Deuxième couche, les loyers et la valeur locative pour les propriétaires-occupants. Ce segment a continué à grimper à 7,1%, mais les loyers sont en baisse, si bien qu’on peut s’attendre à une chute des prix dans cette catégorie «à un moment donné l’année prochaine».
Troisième couche, les autres services, comme l’éducation, les soins, l’hôtellerie, les coiffeurs… Cette catégorie «pourrait être la plus importante pour comprendre l’évolution future de l’inflation-coeur», parce qu’elle est dominée par le poids de la masse salariale.
Une pénurie de 3,5 millions de travailleurs
Or depuis la mi-2021, le marché du travail est subitement devenu très tendu, avec 3,7% de chômage, et une pénurie d’au moins 3,5 millions de travailleurs.
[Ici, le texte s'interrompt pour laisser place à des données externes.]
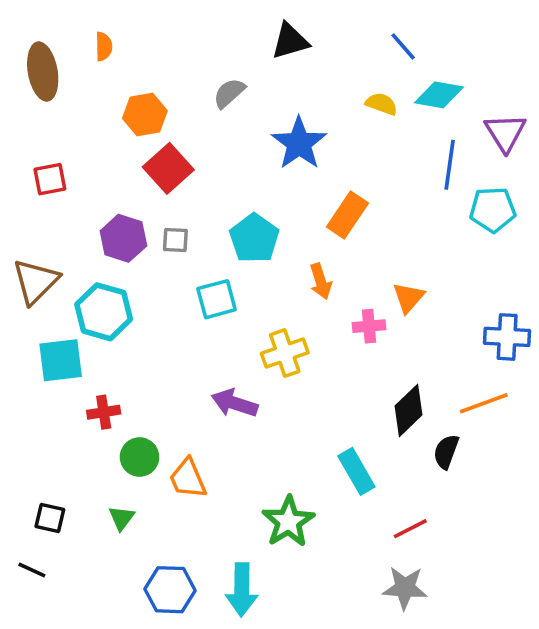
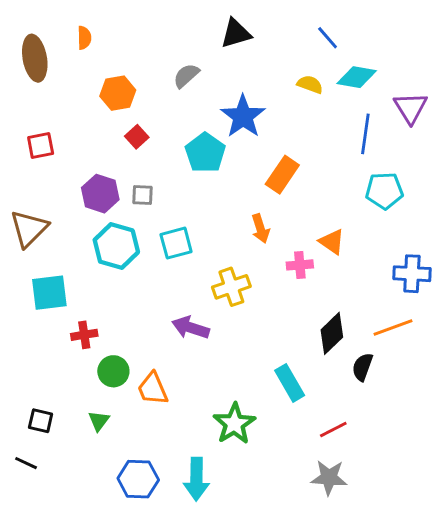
red square: (168, 168) -> (137, 137), size x0.6
cyan pentagon: (493, 210) -> (384, 191), moved
cyan pentagon: (254, 238) -> (205, 153), moved
orange triangle: (408, 297) -> (332, 242), turned -36
cyan hexagon: (104, 312) -> (116, 246), moved

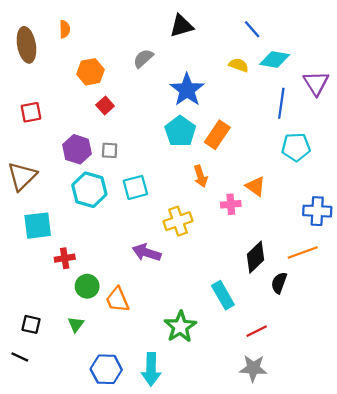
cyan pentagon: (205, 153) -> (180, 131), moved

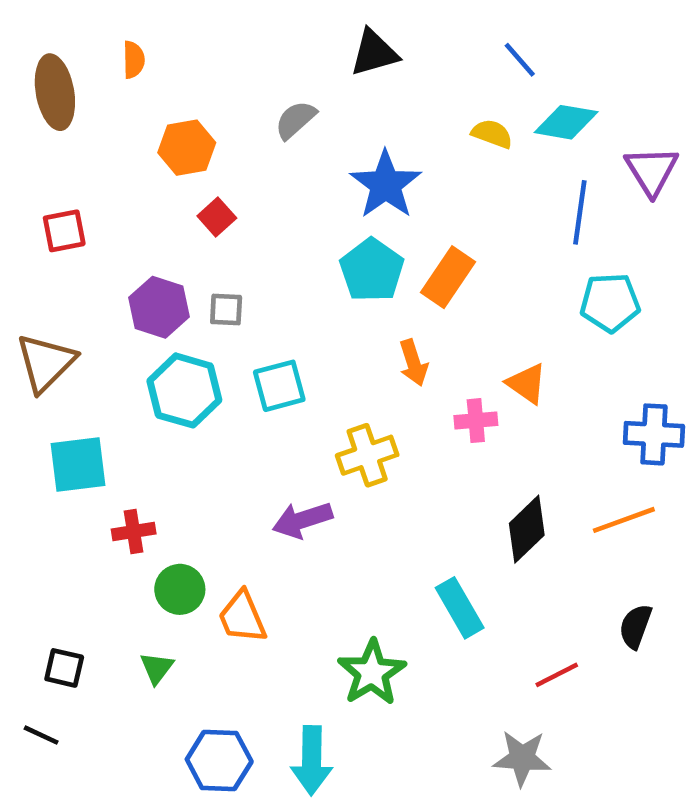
purple arrow: (147, 253) -> (302, 520), turned -36
black semicircle: (279, 283) -> (635, 626), moved
red line: (257, 331) -> (557, 675), moved

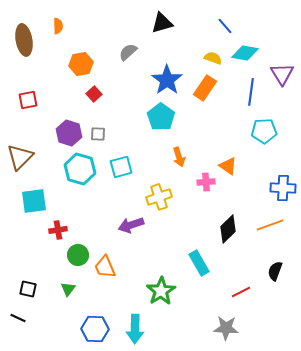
orange rectangle: (448, 277) -> (205, 88), moved

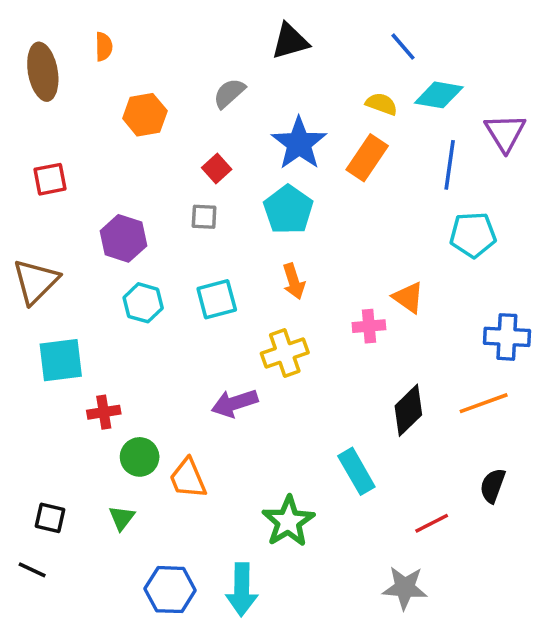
red square: (94, 94) -> (217, 168), moved
gray square: (98, 134) -> (204, 217), moved
orange arrow: (179, 157) -> (294, 281), moved
cyan hexagon: (80, 169) -> (143, 303), size x0.7

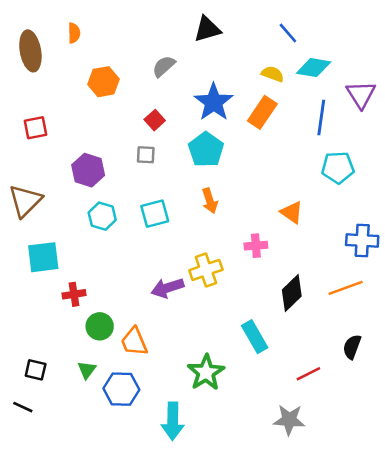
pink cross: (369, 326) -> (256, 246), moved
yellow cross: (285, 353) -> (206, 270), moved
blue hexagon: (170, 590) -> (121, 389), moved

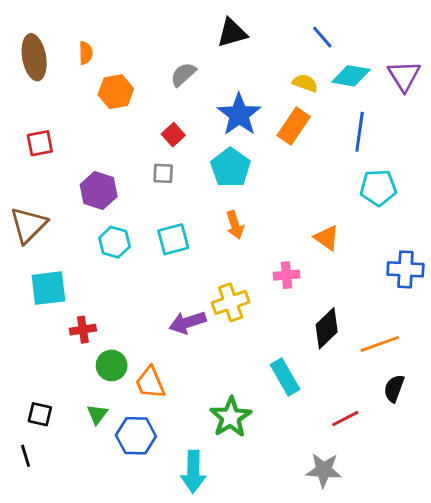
orange semicircle: (74, 33) -> (86, 53), moved
purple triangle: (361, 94) -> (404, 76), moved
orange line: (346, 288) -> (380, 344), moved
black line: (23, 407) -> (26, 456), turned 48

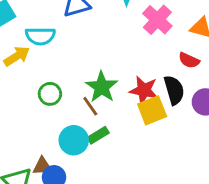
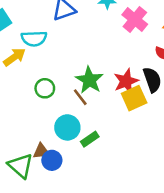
red star: (144, 90) -> (126, 81), turned -30
green rectangle: (98, 135) -> (90, 139), moved

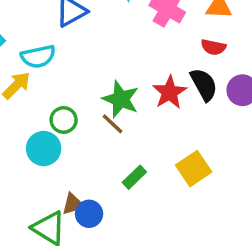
yellow square: (134, 98) -> (194, 169), moved
cyan circle: (67, 127) -> (44, 149), moved

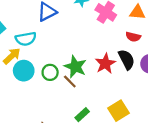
green circle: (64, 120) -> (50, 72), moved
cyan circle: (44, 149) -> (24, 71), moved

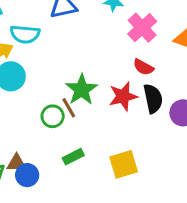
red semicircle: (133, 37) -> (143, 67), moved
green circle: (50, 72) -> (53, 116), moved

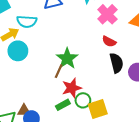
red star: (123, 96) -> (72, 88), moved
brown line: (69, 108) -> (59, 71), turned 56
green circle: (53, 116) -> (83, 100), moved

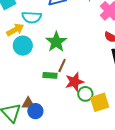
green star: (67, 58) -> (56, 42), moved
green rectangle: (63, 105) -> (50, 75), moved, turned 32

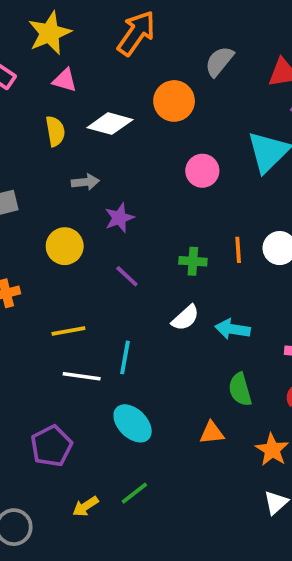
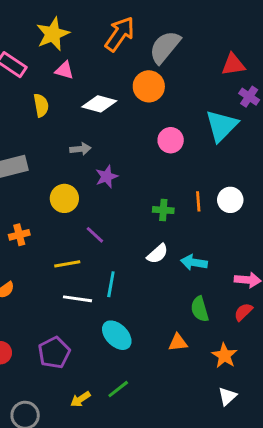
gray semicircle: (219, 61) -> (165, 47), moved, size x1.4
yellow semicircle: (55, 131) -> (41, 105), moved
purple line: (127, 276) -> (95, 235), moved

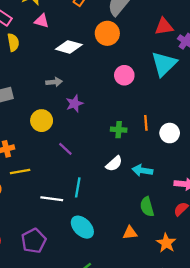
red triangle: (233, 65) -> (164, 27), moved
yellow semicircle: (41, 105) -> (13, 42), moved
white circle: (230, 200) -> (170, 133), moved
yellow line: (67, 264) -> (20, 172), moved

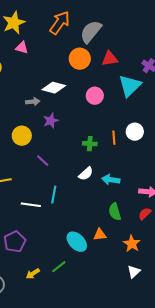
red triangle: (164, 27) -> (110, 59), moved
white diamond: (69, 47) -> (54, 88), moved
white circle: (170, 133) -> (135, 132), moved
cyan ellipse: (82, 227) -> (77, 242), moved

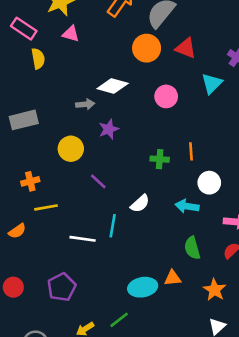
red triangle: (110, 59) -> (186, 48), turned 30
cyan triangle: (130, 86) -> (212, 83), size x0.7
white circle: (135, 132) -> (209, 183), moved
white semicircle: (86, 174) -> (140, 204), moved
cyan ellipse: (77, 242) -> (143, 287), turned -55

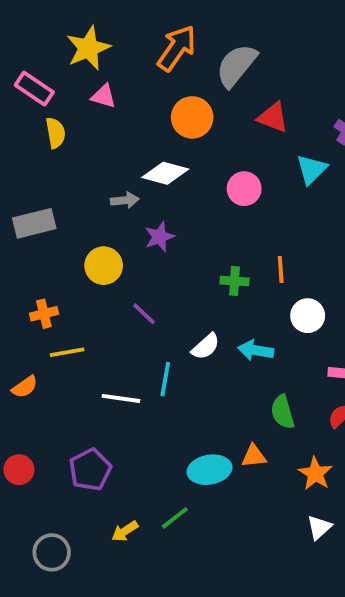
orange circle: (147, 48) -> (192, 117), moved
cyan arrow: (187, 206) -> (256, 350), moved

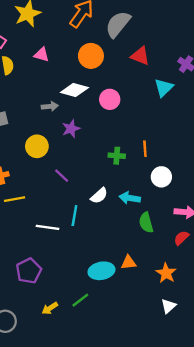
pink triangle: (104, 96) -> (42, 55), moved
pink circle: (244, 189) -> (110, 99), moved
green semicircle: (283, 412) -> (146, 223), moved

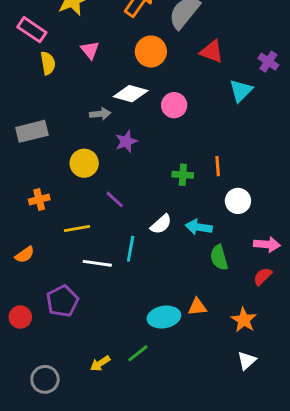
pink triangle: (42, 55) -> (90, 50), turned 35
yellow line: (15, 199) -> (77, 228), moved
purple pentagon: (29, 271) -> (62, 301), moved

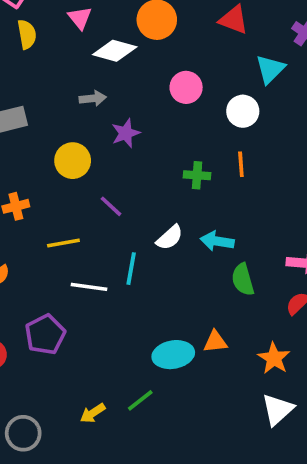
white diamond: (131, 94) -> (115, 51), moved
white circle: (238, 201) -> (243, 111), moved
white triangle: (247, 361) -> (278, 409), size x1.4

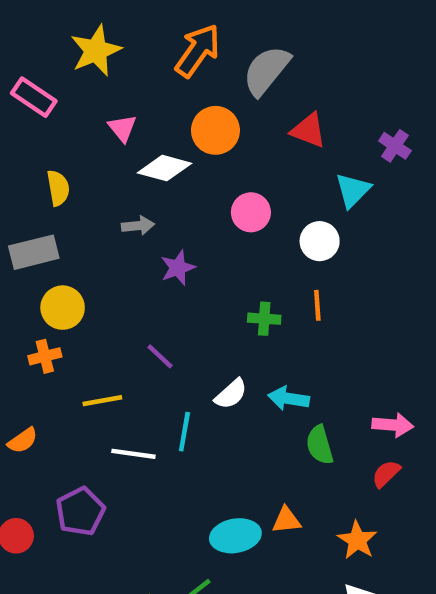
yellow semicircle: (27, 34) -> (58, 188), moved
yellow circle: (73, 161) -> (63, 308), moved

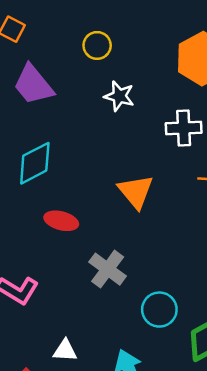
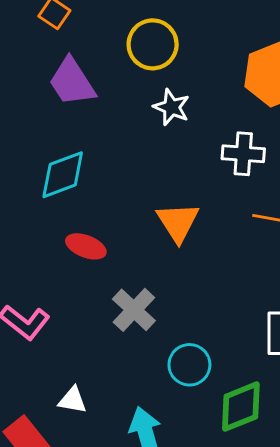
yellow circle: (97, 45) -> (153, 44), size x1.5

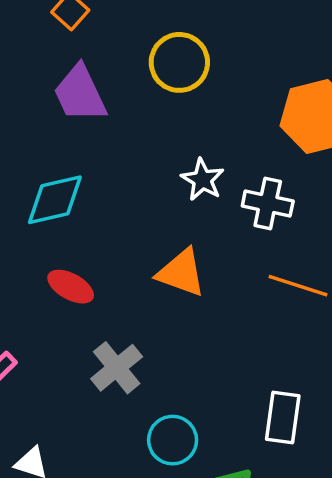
white star: (172, 107) -> (203, 180), moved
orange triangle: (178, 222) -> (181, 273), turned -45

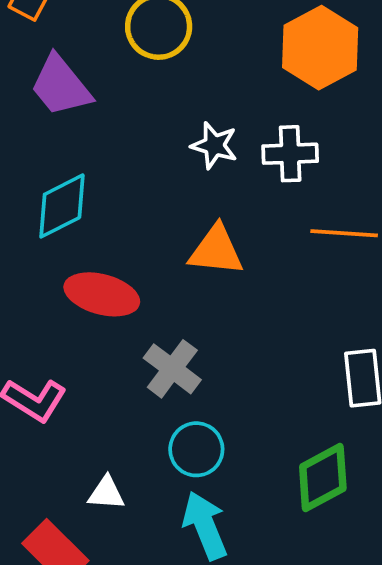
red ellipse: (71, 287) -> (102, 294), size x1.4
cyan circle: (173, 440) -> (196, 449), moved

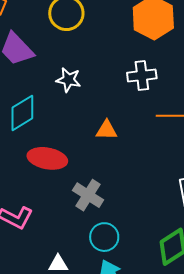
white star: (214, 145) -> (69, 80), moved
orange triangle: (216, 250) -> (106, 130), size x0.7

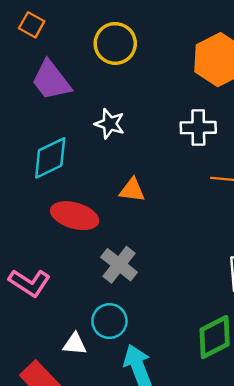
orange triangle: (106, 130) -> (132, 190), moved
cyan circle: (104, 237) -> (109, 321), moved

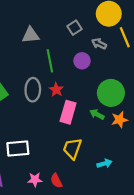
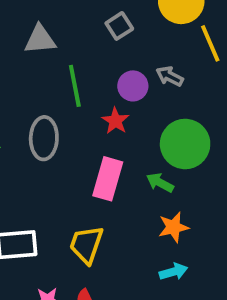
gray arrow: (99, 44) -> (170, 76), moved
red star: (56, 90) -> (115, 121), moved
orange star: (119, 120) -> (173, 227), moved
yellow trapezoid: (72, 149) -> (86, 245), moved

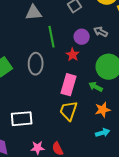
yellow trapezoid: (86, 245) -> (69, 111), moved

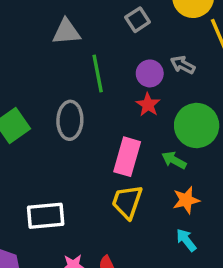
red star: (73, 55) -> (148, 105), moved
cyan arrow: (103, 133) -> (186, 240), turned -112

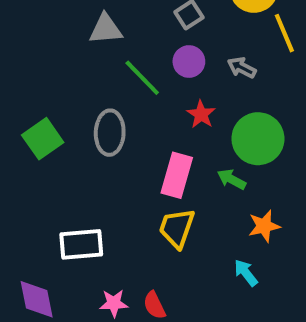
green line: (98, 73) -> (142, 78), turned -33
purple circle: (150, 73) -> (189, 62), moved
orange star: (186, 200) -> (264, 226), moved

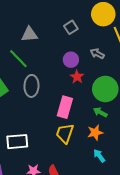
purple circle: (189, 62) -> (71, 60), moved
green line: (142, 78) -> (18, 59), moved
green arrow: (232, 179) -> (100, 112), moved
orange star: (264, 226) -> (95, 132), moved

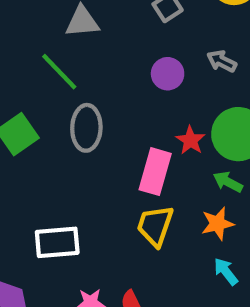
red star: (77, 77) -> (190, 140), moved

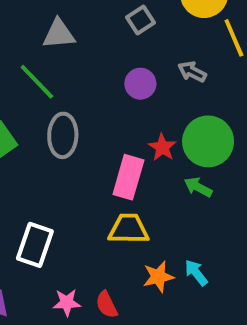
orange star: (218, 224) -> (158, 277), moved
yellow trapezoid: (155, 226) -> (128, 229), turned 72
white rectangle: (57, 242) -> (35, 245), turned -66

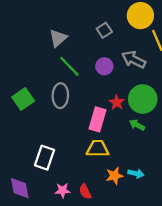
gray triangle: (59, 34) -> (58, 38), turned -36
gray arrow: (192, 72) -> (134, 60), size x1.5
green line: (37, 82) -> (69, 66), moved
cyan arrow: (196, 273) -> (136, 173), turned 140

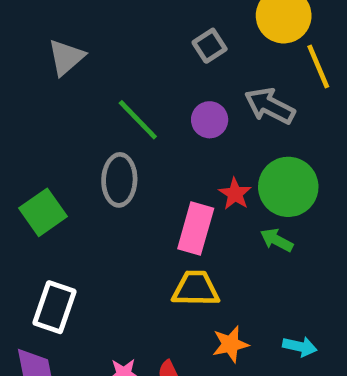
gray triangle: (58, 38) -> (66, 57), moved
green square: (23, 99) -> (43, 212), moved
white rectangle: (45, 158) -> (55, 307), moved
cyan arrow: (136, 173) -> (300, 347), moved

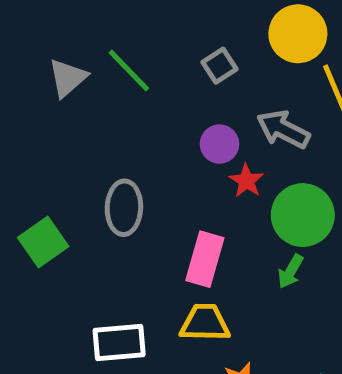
green line: (138, 120) -> (129, 71), moved
red star: (235, 194) -> (246, 181), moved
green arrow: (277, 240) -> (291, 271), turned -88
white rectangle: (55, 307) -> (119, 342), moved, turned 66

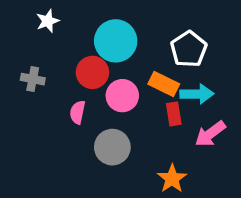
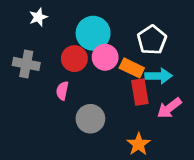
gray cross: (33, 79) -> (26, 64), size x1.4
pink circle: (122, 96) -> (105, 57), moved
red rectangle: (174, 114) -> (140, 92), size x1.4

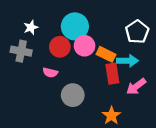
white star: (38, 17) -> (31, 27), moved
white pentagon: (152, 40) -> (137, 32), moved
pink semicircle: (62, 91) -> (50, 73), turned -88

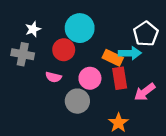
pink circle: (85, 46) -> (90, 78), moved
cyan arrow: (127, 61) -> (130, 53), moved

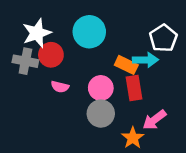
white star: (33, 29) -> (37, 33), size x1.6
red circle: (64, 50) -> (51, 55), moved
pink arrow: (145, 92) -> (154, 120), moved
gray circle: (77, 101) -> (101, 114), moved

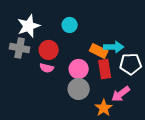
cyan circle: (89, 32) -> (70, 25), size x0.6
white pentagon: (163, 38) -> (131, 64), moved, turned 30
red circle: (51, 55) -> (49, 50), moved

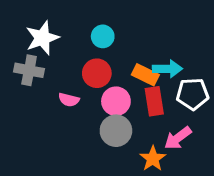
red circle: (49, 50) -> (97, 73), moved

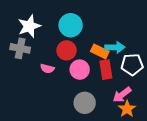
cyan circle: (103, 36) -> (71, 25), size x1.5
gray circle: (116, 131) -> (85, 103), moved
orange star: (153, 159) -> (127, 109), moved

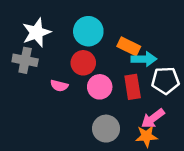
orange rectangle: (100, 51) -> (129, 46), moved
orange star: (127, 109) -> (146, 136), moved, turned 30

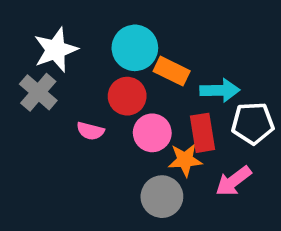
orange rectangle: (129, 46) -> (172, 71), moved
gray cross: (25, 60) -> (38, 92), turned 30
orange star: (146, 136) -> (185, 160), moved

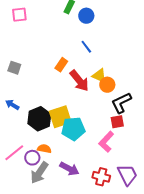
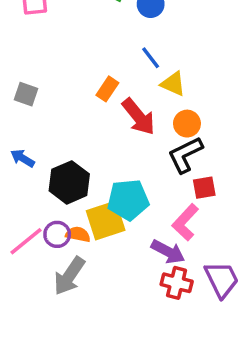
yellow triangle: (99, 76) -> (173, 84), moved
black L-shape: (121, 103) -> (185, 155), moved
yellow square: (60, 117) -> (106, 221), moved
purple circle: (32, 158) -> (57, 234), moved
purple arrow: (69, 169) -> (168, 252), moved

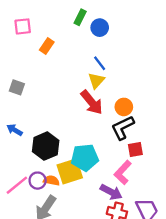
yellow triangle: (173, 84) -> (96, 80), moved, turned 48
orange rectangle: (107, 89) -> (47, 46), moved

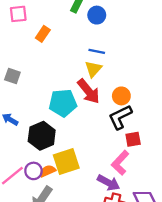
blue line: (100, 63) -> (97, 51), turned -42
cyan pentagon: (85, 158) -> (63, 103), moved
orange semicircle: (51, 181) -> (48, 171), turned -35

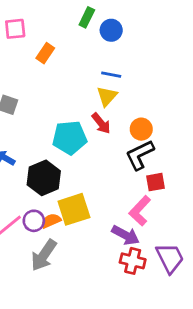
red arrow: (89, 91) -> (101, 123), size x0.7

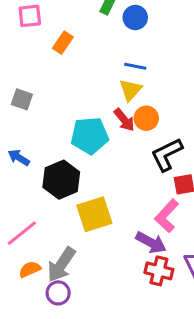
orange circle: (141, 129) -> (146, 118), moved
purple circle: (34, 221) -> (58, 293), moved
orange semicircle: (51, 221) -> (30, 269), moved

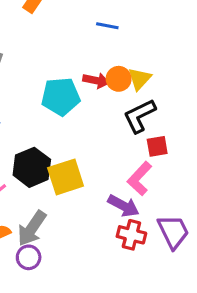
yellow triangle: (131, 90) -> (140, 79), moved
red arrow: (124, 120) -> (96, 80), turned -40
black hexagon: (61, 180) -> (32, 167), moved

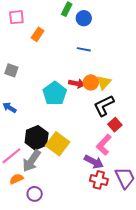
cyan pentagon: (61, 97) -> (55, 94), turned -30
red square: (157, 146) -> (115, 125), turned -32
yellow square: (66, 177) -> (58, 144), turned -35
gray arrow: (32, 228) -> (32, 161), moved

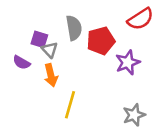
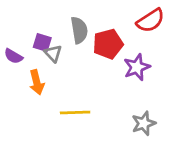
purple semicircle: (21, 62) -> (13, 56), moved
orange arrow: (51, 75) -> (37, 82), moved
yellow line: (70, 105) -> (75, 112), turned 72

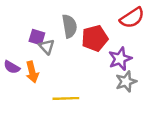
purple semicircle: (13, 56) -> (12, 67), moved
gray star: (144, 123) -> (126, 82), moved

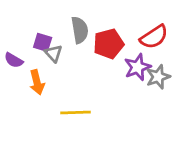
red semicircle: (132, 18) -> (154, 37), moved
purple semicircle: (12, 67) -> (14, 60), moved
gray star: (126, 82) -> (158, 77), moved

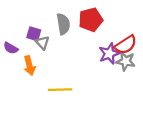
red semicircle: (154, 37) -> (126, 45), moved
red pentagon: (109, 44) -> (91, 20), moved
gray star: (158, 77) -> (126, 61), turned 30

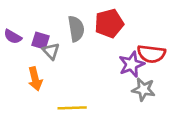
red semicircle: (126, 45) -> (151, 54), turned 40
purple semicircle: (11, 48) -> (13, 37), moved
gray star: (126, 61) -> (143, 89), moved

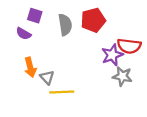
purple semicircle: (13, 37) -> (24, 34), moved
purple square: (40, 41) -> (35, 16), moved
gray triangle: (51, 51) -> (47, 77), moved

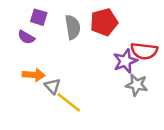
orange arrow: (30, 67) -> (34, 75), turned -72
yellow line: (62, 92) -> (69, 102), turned 40

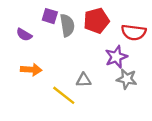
purple square: (39, 17) -> (50, 16), moved
red semicircle: (144, 51) -> (134, 32), moved
gray triangle: (53, 86) -> (84, 80), moved, turned -49

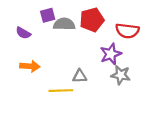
purple square: (50, 16) -> (48, 15), turned -32
gray semicircle: (67, 25) -> (64, 24), turned -80
yellow line: (64, 95) -> (61, 91), turned -40

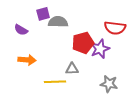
red pentagon: (92, 20) -> (83, 43), moved
gray star: (121, 75) -> (109, 84), moved

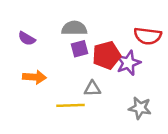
purple square: (43, 14) -> (79, 49), moved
Cela crée de fortes tensions sur les salaires, même si la publication mercredi du nombre d’ouvertures de postes, en légère baisse (10,3 millions) montre que la politique monétaire commence à détendre un peu le marché du travail.
Parmi ces travailleurs manquants, 2 millions seraient dus à un surcroît de départs à la retraite . Certains actifs sont partis plus tôt que prévu en raison d’une santé dégradée suite à un Covid; pour d’autres, il s’agit de pertes d’emploi subies à un âge avancé, rendant difficile la réinsertion post-crise ; ou encore d’un effet richesse dû à l’euphorie boursière.
Après la crise sanitaire, le mouvement se poursuit : «les travailleurs âgés continuent à partir à des rythmes plus élevés, et les retraités ne semblent pas revenir sur le marché du travail en nombre suffisant pour réduire de manière significative le nombre total de retraités en excès», a souligné Jerome Powell.
Par conséquent, le patron de la Fed a appelé les pouvoirs publics à mener «des politiques de soutien à la participation au marché du travail», une manière de soutenir la croissance de la population active. Il n’a pas spécifié de mesure en particulier. De l’immigration à la formation continue, l’éventail des possibles est large.